Hello and welcome to Sprummer. That’s Spring and Summer in one season, which is how its been feeling. Here’s some suggestions:

Jacob – Circulation


clapton“Clapton: The Autobiography”
– by Eric Clapton – Non-Fiction: 781.66 CLA
Eric Clapton chronicles his life in this touching autobiography. Not only does he detail the famous albums and musicians he is associated with, but he also shares his personal struggles and triumphs. It is these personal touches that make the book memorable. You learn what makes this man tick and why he is so successful writing songs and playing guitar. This is a great read.

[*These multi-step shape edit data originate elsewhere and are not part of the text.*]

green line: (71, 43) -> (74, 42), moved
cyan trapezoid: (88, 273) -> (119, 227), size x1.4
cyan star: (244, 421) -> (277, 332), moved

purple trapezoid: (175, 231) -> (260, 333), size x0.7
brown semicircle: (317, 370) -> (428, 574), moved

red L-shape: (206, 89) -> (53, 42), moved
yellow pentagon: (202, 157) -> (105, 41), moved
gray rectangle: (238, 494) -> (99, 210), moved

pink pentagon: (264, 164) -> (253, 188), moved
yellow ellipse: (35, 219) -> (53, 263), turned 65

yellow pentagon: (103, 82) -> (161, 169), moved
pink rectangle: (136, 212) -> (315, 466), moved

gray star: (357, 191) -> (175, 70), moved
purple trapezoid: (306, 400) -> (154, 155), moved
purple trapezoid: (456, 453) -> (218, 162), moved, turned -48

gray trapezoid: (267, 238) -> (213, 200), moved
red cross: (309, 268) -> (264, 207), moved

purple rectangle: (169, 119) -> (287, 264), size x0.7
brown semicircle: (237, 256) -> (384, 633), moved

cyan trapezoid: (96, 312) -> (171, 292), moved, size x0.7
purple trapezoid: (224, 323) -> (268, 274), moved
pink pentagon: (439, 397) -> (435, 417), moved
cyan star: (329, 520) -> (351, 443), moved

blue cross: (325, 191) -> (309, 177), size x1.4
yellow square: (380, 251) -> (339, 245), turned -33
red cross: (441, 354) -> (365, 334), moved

chicago“Chicago: Then and Now”
– by Kathleen Maguire – Non-Fiction: 977.311 MAG
If you like Chicago and historical photographs, then this book is for you. Kathleen Maguire does a great job compiling pictures of old and new Chicago and then giving you the details in print. My favorite pictures are of horse carriages going down Lake Shore Drive in 1905 juxtaposed with the traffic of today’s LSD. This is a must read for any Chicagoan.

Melissa – Reference


mortality“Mortality”
– by Christopher Hitchens – Non-Fiction: 921 HITCHENS
This is Hitchens’s final work before he died, and it is as intelligent and well-written as his fans have come to expect. Although it is a small book, it was full of information and though-provoking points. The title makes it clear what this book is about, and Hitchens uses his own state of dying to reflect on life. He points out what a struggle it is for most people to accept their own mortality which leads them to hope for something more after death. The most interesting aspect of this book is the way he uses his own illness to construct arguments for his case, and does not change ideologies as many thought he might. He distances himself from the situation and still composes compelling arguments.

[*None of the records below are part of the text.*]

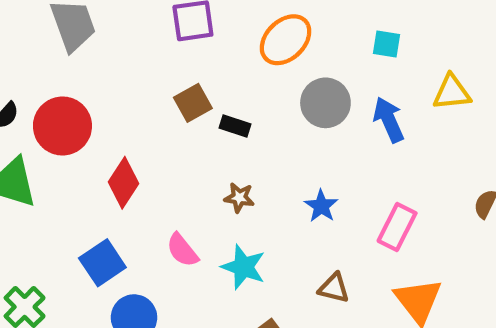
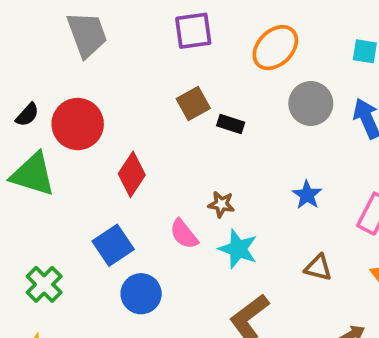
brown star: (239, 198) -> (221, 204), moved

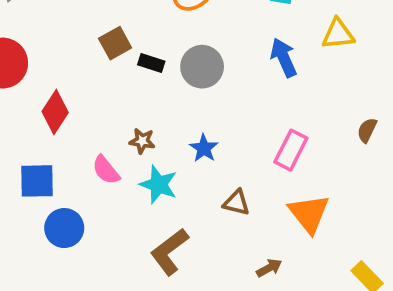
gray circle: (311, 103) -> (202, 67), moved
blue star: (307, 195) -> (204, 148), moved
blue square: (113, 245) -> (37, 181), turned 33

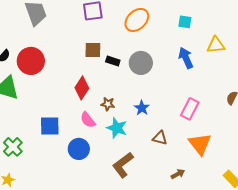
brown square: (115, 43) -> (93, 50), turned 30
red diamond: (55, 112) -> (82, 88), moved
blue circle: (64, 228) -> (79, 149), moved

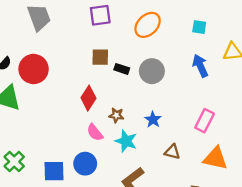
blue square: (50, 126) -> (54, 171), moved
orange triangle: (200, 144) -> (215, 158), turned -40

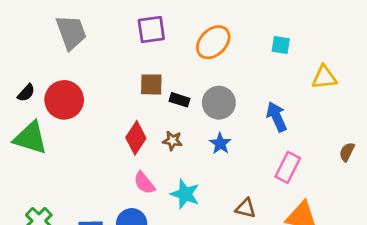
blue arrow: (200, 66) -> (277, 117), moved
brown star: (116, 115) -> (172, 141), moved
blue star: (153, 120) -> (220, 143), moved

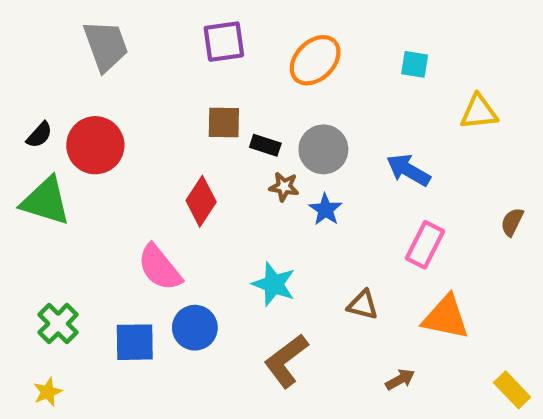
blue arrow: (277, 117) -> (408, 170), turned -36
brown star: (172, 141) -> (284, 187), moved
pink semicircle: (144, 183) -> (160, 268), moved, size x1.4

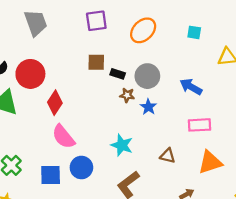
red diamond: (201, 201) -> (55, 103), moved
pink rectangle: (425, 245) -> (199, 125), turned 60
orange triangle: (446, 317) -> (210, 162), turned -30

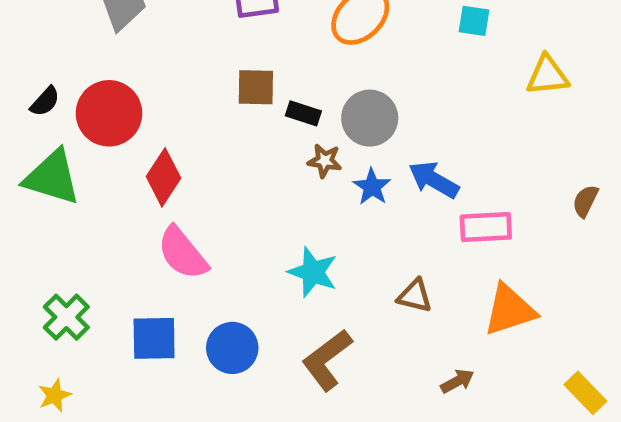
blue arrow: (191, 87) -> (434, 180), moved
blue circle: (81, 168) -> (232, 348), moved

feast“The Feast of Love: A Novel”
– by Charles Baxter – Fiction: BAXTER
The characters in this story are connected through happenstance and love. Each character relates his or her experiences to the reader, who plays the role of a writer recording the tales and forms of love. The characters were complex and well-developed, though at times too self-aware to be realistic.
The story is well-crafted, and the reality of the situations is a strong feature of the book.

Matt – Circulation

MOSQUITO“Mosquito” – Yeah Yeah Yeahs – Music: CD781.66 YEAH YEAH YEAHS

When this band broke their style of straight, dark minimalistic rock was a breath of fresh air. Then they went on hiatus. Now they’re back and this album delivers some great songs from a very talented trio. There’s even a guest spot by Kool Keith as Dr. Octagon! A solid album.


embroyonic“Embryonic”
– The Flaming Lips – Music: CD 781.66 THE FLAMING LIPS

While this record came out in 2009 it was the last full Flaming Lips album and since our library doesn’t have the new record (yet) I’ll talk about this one. In regards to their other albums its heavier: heavy sounding, full of distortion and sound effects. While this record was panned by many, its a solid album with only a few faltering tracks. It still has all the good things about the Lips: good lyrics, solid compositions and memorable songs.